2.13.3 El Arte Barroco

Entre el último estadio gótico, a finales del siglo XV y el principio del barroco a finales del siglo XVI, hubo un período que produjo el Manierismo en la primera parte del siglo XVI en Italia.

El manierismo fue un movimiento estético que reflejó la crisis en el arte que apareció en este período y se caracteriza por ser un arte turbulento, lleno de contradicciones, raro y exagerado con angustiosas visiones de pesadilla y hasta diabólico, por lo que es difícil definirlo con precisión.

La arquitectura no recibió tanto influjo como la pintura y la escultura, por lo que no tenemos propiamente ejemplos de este estilo. Como reacción al manierismo surge una nueva forma artística que recibe el nombre de Barroco, término de origen en verdad incierto, pues algunos lo hacen derivar del término italiano "baroco" que es el nombre de un silogismo medieval y otros del idioma portugués "barroco" que en joyería significa una perla irregular por lo que será hasta el siglo XIX cuando se le dé una definición más precisa.

El barroco dominó en términos generales, desde finales del siglo XVI hasta mediados del siglo XVIII y se pueden considerar tres etapas bien definidas: el barroco primitivo, el barroco pleno y el barroco tardío. El barroco tiene como mística la exuberancia en todos los órdenes artísticos.

El siglo XVI fue uno de los tiempos más prolíficos por ser un siglo de paso, de transición. Se da una extraordinaria efervescencia en lo político, en lo económico, en lo social, en lo artístico y unido a esto, el descubrimiento del Nuevo Mundo, transforma las relaciones internacionales, así el arte barroco es el reflejo de este estado de ánimo generalizado.

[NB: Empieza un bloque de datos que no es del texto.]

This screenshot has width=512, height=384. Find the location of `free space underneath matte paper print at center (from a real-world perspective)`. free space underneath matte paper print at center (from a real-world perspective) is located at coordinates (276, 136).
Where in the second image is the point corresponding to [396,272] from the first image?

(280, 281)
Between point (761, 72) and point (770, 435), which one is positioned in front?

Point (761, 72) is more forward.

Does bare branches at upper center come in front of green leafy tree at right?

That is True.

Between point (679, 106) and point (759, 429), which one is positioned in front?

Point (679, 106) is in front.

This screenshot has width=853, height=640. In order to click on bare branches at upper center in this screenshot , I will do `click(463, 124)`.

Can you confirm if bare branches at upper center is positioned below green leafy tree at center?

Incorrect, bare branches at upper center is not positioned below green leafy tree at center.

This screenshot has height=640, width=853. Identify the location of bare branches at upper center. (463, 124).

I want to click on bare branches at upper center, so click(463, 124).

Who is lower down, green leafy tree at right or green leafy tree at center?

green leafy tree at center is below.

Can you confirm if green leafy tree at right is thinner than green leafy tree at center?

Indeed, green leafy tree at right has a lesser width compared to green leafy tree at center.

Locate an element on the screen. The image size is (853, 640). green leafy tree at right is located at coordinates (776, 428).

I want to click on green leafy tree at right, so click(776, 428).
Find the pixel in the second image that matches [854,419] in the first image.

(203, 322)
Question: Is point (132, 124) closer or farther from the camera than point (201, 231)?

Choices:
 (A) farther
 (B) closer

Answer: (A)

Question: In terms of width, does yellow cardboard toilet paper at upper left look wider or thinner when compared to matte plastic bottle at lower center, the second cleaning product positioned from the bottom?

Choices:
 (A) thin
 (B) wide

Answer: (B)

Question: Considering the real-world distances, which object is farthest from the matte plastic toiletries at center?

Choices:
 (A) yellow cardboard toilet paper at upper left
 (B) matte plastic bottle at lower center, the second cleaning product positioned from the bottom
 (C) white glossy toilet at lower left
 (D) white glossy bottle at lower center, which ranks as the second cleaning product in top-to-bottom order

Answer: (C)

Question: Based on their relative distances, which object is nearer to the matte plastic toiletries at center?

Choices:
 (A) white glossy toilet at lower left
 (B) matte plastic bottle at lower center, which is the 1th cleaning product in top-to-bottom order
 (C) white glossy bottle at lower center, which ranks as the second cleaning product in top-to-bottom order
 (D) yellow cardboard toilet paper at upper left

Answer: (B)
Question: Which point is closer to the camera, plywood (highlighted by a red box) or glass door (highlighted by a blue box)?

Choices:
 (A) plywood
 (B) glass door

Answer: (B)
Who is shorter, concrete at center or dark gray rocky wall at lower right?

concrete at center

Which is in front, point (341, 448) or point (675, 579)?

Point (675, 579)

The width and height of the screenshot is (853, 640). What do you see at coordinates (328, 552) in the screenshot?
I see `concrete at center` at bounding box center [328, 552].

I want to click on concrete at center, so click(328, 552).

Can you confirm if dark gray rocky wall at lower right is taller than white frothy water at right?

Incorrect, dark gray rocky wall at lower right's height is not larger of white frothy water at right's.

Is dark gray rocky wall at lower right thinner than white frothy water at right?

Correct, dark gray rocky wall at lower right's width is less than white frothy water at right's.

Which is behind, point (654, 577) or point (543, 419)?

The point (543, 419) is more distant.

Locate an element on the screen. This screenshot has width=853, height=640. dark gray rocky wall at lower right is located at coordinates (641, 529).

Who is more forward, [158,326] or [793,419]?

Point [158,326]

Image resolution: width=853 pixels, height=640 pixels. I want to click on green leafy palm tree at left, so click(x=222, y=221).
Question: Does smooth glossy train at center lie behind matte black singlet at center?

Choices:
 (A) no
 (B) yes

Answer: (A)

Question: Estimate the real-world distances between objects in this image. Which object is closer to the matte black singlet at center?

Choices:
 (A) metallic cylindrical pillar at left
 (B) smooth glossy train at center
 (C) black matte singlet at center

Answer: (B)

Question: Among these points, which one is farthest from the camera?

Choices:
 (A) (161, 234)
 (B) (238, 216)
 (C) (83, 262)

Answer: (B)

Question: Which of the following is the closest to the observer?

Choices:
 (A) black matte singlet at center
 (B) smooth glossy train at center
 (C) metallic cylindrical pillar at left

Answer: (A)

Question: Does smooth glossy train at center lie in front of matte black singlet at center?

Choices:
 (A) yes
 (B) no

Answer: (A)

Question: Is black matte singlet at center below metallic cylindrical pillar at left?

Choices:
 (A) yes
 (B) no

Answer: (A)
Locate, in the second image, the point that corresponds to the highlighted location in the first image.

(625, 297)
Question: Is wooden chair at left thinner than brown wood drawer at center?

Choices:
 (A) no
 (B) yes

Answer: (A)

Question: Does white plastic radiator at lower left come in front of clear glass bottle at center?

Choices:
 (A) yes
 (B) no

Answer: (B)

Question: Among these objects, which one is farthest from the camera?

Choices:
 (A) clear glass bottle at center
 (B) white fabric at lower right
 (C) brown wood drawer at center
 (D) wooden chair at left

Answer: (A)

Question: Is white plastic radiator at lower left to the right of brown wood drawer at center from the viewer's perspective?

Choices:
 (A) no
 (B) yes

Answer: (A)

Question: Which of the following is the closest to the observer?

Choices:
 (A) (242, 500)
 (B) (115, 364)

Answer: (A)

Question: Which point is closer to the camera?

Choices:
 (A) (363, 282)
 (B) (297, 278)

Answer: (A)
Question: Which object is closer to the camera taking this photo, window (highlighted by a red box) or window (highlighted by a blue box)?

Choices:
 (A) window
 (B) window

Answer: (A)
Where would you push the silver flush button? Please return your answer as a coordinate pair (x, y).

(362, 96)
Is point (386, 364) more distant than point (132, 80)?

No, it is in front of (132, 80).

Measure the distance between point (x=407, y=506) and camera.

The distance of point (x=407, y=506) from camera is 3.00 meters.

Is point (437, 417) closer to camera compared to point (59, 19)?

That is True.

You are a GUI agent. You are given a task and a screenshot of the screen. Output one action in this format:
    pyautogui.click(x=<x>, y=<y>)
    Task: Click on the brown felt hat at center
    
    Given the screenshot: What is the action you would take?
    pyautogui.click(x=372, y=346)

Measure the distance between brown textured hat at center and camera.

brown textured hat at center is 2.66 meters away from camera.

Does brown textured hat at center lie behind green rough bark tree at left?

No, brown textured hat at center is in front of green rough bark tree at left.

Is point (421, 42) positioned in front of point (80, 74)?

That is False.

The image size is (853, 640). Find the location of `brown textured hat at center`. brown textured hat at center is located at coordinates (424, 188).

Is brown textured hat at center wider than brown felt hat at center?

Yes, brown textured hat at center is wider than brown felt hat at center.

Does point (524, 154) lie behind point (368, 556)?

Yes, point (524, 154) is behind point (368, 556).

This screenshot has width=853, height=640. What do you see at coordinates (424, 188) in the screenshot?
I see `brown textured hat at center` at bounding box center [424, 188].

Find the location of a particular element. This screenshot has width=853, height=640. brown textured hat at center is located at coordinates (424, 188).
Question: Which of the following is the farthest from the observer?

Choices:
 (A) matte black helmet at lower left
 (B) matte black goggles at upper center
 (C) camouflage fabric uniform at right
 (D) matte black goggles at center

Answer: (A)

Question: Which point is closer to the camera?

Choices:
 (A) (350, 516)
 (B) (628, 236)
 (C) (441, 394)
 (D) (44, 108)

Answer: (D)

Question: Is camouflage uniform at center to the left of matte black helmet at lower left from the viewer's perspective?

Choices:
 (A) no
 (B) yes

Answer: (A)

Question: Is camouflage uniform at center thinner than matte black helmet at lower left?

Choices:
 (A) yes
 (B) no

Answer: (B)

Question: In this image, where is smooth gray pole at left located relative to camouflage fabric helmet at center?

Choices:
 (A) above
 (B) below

En lo religioso, los grandes cambios que vinieron de la Reforma Protestante y la reacción de la Iglesia Católica, dio como resultado un cambio en todas las artes en donde se manifestó el barroco como lo exuberante de la fe, y el esplendor del culto católico en la arquitectura, la escultura, la pintura, la literatura e incluso, la música, reacción barroca que aparece generalizada en todas las zonas católicas, de frente al puritanismo y la exagerada sobriedad de los protestantes.

Así, la mística del barroco subraya el optimismo, la vitalidad y el triunfo de la fe católica en sus esplendentes adornos, ornamentaciones y, en ese tiempo, audaces concepciones artísticas. Por otra parte, el barroco unifica tres de las grandes artes: la arquitectura, la escultura y la pintura, de modo que lo más importante en el barroco no es el detalle, sino la visión de conjunto, que aún hoy, hace maravillar a quien contempla la maestría de este estilo.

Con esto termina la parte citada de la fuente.